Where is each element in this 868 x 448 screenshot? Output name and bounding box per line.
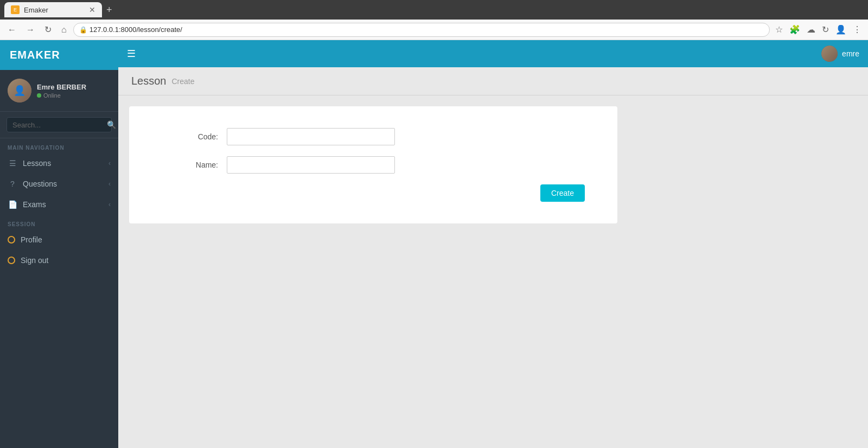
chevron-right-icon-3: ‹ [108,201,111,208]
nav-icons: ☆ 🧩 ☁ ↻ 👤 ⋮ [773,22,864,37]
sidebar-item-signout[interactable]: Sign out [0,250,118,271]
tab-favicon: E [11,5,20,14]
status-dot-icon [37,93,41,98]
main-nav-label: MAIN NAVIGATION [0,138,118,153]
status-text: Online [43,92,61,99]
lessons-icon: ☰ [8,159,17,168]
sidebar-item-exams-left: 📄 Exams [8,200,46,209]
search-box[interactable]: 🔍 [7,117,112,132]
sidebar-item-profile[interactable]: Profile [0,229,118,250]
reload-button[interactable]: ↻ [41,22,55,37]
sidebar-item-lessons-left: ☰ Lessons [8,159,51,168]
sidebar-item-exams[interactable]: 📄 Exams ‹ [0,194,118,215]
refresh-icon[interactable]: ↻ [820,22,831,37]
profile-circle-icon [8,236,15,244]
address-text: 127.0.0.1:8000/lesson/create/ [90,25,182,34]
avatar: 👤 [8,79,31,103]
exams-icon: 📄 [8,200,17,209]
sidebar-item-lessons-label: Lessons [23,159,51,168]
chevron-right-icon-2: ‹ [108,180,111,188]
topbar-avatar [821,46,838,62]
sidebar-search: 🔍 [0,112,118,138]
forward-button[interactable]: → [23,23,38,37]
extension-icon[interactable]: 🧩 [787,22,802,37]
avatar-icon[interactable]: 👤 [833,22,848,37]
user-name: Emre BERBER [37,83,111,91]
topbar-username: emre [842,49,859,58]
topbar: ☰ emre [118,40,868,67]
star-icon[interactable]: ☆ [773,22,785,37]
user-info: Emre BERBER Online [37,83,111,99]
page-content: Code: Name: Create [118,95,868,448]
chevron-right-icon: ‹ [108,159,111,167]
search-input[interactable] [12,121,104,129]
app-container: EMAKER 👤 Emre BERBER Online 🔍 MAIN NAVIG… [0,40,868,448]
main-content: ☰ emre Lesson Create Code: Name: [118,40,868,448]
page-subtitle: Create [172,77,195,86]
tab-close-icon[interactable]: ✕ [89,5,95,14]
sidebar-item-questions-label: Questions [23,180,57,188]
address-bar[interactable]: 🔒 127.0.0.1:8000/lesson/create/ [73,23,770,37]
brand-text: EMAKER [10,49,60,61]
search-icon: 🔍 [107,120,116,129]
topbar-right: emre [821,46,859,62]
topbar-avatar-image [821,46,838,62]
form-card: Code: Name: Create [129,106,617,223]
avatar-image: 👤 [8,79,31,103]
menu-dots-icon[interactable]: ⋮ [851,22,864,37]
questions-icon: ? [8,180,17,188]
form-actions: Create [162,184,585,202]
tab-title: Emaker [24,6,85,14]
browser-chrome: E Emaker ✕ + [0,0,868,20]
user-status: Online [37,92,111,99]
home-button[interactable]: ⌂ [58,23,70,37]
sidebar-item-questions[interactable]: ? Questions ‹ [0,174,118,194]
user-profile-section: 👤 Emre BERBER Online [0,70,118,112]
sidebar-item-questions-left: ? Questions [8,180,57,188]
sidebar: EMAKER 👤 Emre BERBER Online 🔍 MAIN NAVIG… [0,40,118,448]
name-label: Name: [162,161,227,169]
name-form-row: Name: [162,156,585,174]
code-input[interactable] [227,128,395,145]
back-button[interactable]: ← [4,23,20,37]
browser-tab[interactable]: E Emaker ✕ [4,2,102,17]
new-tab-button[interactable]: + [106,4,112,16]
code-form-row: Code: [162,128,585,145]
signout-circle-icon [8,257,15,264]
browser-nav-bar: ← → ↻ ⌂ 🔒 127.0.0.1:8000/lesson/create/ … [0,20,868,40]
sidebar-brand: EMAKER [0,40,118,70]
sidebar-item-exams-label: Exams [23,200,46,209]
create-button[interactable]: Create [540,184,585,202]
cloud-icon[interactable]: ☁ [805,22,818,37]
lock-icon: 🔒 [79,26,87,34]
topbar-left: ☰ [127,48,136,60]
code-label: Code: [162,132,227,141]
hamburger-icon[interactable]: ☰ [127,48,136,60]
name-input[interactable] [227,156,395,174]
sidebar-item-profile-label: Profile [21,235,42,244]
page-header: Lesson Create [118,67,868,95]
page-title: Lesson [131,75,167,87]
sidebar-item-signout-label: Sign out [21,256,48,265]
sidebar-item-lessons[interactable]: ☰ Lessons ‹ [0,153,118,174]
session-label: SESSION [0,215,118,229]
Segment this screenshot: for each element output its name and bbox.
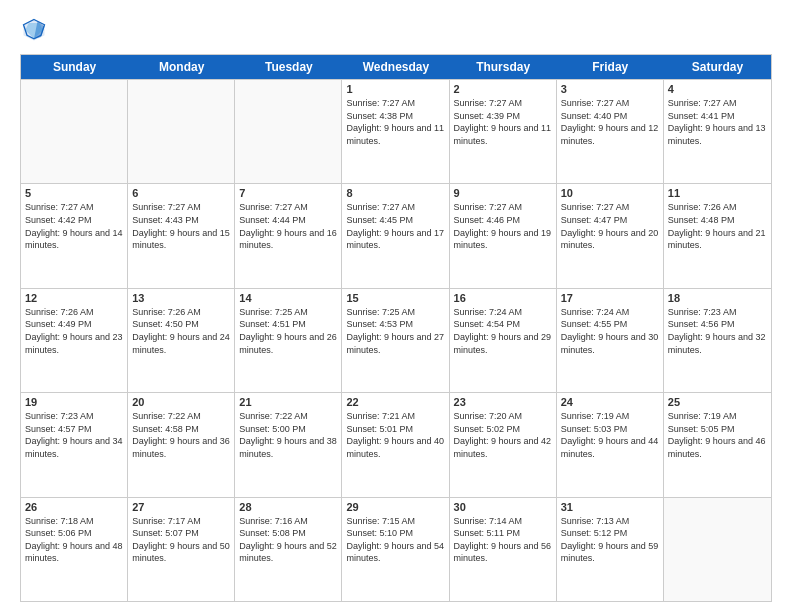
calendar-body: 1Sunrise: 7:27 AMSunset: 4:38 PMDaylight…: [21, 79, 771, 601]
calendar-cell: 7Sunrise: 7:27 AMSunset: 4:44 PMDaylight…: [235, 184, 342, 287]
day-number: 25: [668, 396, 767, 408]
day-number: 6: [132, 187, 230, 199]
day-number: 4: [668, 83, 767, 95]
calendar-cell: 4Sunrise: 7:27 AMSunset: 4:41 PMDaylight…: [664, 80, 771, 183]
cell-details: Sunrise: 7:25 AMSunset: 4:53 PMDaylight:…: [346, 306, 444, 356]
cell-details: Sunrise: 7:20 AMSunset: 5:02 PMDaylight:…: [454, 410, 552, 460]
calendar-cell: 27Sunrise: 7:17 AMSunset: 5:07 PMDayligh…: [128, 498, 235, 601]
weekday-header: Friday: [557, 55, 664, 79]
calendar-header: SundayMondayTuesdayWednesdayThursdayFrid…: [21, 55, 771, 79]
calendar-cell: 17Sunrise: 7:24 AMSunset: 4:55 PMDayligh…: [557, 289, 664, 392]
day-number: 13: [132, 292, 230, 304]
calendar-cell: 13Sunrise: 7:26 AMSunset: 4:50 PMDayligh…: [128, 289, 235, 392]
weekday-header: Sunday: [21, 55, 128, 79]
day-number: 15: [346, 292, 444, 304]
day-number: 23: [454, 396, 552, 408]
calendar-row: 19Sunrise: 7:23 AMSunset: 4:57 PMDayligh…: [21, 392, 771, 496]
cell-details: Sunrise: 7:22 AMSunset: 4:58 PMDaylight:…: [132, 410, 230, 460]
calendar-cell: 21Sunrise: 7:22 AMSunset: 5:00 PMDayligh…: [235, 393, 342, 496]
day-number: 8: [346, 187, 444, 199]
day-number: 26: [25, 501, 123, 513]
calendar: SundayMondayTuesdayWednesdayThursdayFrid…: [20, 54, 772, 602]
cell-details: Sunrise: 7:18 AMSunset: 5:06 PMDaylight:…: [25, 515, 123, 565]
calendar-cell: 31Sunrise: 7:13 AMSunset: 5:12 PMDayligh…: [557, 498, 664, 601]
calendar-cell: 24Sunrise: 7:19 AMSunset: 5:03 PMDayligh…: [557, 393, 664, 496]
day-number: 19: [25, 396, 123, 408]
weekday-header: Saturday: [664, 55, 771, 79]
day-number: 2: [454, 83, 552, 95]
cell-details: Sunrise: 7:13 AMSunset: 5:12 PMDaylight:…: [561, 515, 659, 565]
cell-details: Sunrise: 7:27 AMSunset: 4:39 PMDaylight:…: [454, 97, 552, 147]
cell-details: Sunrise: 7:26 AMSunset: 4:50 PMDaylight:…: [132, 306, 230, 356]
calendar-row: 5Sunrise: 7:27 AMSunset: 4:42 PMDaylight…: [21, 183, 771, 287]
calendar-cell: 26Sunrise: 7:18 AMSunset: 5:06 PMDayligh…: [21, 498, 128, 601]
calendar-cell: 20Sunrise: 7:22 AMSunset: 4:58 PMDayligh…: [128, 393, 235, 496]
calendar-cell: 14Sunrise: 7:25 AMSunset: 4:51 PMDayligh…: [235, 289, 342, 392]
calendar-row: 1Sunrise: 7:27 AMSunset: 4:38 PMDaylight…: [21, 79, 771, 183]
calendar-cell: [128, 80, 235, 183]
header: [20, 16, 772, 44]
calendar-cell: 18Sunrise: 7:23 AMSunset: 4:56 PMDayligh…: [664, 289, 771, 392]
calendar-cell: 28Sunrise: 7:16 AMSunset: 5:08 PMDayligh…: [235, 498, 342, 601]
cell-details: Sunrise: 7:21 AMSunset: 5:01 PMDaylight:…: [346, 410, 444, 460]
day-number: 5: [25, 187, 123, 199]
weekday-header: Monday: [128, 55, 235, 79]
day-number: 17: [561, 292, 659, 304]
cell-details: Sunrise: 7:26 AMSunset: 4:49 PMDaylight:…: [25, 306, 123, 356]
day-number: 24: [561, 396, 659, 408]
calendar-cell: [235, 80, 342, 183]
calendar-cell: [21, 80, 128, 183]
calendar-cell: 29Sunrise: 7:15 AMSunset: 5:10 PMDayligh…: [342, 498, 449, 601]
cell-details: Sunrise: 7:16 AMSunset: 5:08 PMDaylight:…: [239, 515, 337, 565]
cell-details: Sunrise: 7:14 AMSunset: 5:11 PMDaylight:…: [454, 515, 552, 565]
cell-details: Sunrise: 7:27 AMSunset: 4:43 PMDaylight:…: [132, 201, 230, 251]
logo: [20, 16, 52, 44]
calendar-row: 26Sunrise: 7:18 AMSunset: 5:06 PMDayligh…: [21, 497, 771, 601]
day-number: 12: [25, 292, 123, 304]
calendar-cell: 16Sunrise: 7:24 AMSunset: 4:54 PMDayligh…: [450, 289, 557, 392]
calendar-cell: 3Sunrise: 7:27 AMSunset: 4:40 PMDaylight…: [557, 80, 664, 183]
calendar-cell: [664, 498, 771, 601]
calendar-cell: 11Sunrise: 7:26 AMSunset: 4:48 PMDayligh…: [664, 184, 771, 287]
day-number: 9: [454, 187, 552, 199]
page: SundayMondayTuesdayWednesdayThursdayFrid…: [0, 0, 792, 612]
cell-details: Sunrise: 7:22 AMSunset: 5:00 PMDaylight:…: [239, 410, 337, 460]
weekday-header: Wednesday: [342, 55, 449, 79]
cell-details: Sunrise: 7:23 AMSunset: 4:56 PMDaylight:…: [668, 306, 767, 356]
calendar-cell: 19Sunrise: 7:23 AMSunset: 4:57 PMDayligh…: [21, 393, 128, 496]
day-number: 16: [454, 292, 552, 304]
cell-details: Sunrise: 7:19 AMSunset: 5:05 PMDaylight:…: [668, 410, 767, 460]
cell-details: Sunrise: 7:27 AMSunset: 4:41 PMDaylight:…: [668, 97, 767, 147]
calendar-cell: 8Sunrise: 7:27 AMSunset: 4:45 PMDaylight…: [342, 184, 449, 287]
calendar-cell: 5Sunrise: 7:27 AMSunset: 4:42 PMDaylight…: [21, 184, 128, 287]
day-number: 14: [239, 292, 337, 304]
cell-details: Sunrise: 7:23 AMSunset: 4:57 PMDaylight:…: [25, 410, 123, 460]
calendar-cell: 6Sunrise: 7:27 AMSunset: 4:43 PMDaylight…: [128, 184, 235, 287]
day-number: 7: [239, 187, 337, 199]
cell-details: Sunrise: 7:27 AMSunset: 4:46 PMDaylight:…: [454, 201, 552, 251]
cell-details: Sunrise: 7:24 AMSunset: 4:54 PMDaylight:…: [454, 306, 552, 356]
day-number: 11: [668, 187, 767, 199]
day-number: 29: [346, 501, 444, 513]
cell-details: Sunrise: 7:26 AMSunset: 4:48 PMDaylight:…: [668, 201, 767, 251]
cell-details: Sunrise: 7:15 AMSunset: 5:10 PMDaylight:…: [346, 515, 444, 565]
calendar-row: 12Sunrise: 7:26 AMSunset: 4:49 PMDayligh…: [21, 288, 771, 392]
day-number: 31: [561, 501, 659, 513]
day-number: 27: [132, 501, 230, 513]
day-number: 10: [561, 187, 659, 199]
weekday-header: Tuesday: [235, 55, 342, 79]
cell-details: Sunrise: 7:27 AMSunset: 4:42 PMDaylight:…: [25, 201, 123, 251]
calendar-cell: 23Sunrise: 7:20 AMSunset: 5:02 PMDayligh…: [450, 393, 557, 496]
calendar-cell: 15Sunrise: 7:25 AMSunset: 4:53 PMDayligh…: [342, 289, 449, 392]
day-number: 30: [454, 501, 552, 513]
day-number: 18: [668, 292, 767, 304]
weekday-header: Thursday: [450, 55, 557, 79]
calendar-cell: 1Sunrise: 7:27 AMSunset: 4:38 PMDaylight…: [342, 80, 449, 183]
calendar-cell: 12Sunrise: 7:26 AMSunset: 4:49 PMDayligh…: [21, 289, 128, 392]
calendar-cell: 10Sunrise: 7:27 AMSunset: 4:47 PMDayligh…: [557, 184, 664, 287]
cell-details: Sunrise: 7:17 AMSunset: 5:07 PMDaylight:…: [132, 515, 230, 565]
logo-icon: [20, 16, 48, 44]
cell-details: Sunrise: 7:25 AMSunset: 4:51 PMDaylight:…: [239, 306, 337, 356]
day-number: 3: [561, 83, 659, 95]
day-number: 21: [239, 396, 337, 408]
------------------------------------
- **ACTION ITEM**:
Taking the material above one line at a time, count the lines that include "text" as a word or string, and give only that number.

- **TASK RESULT**:
3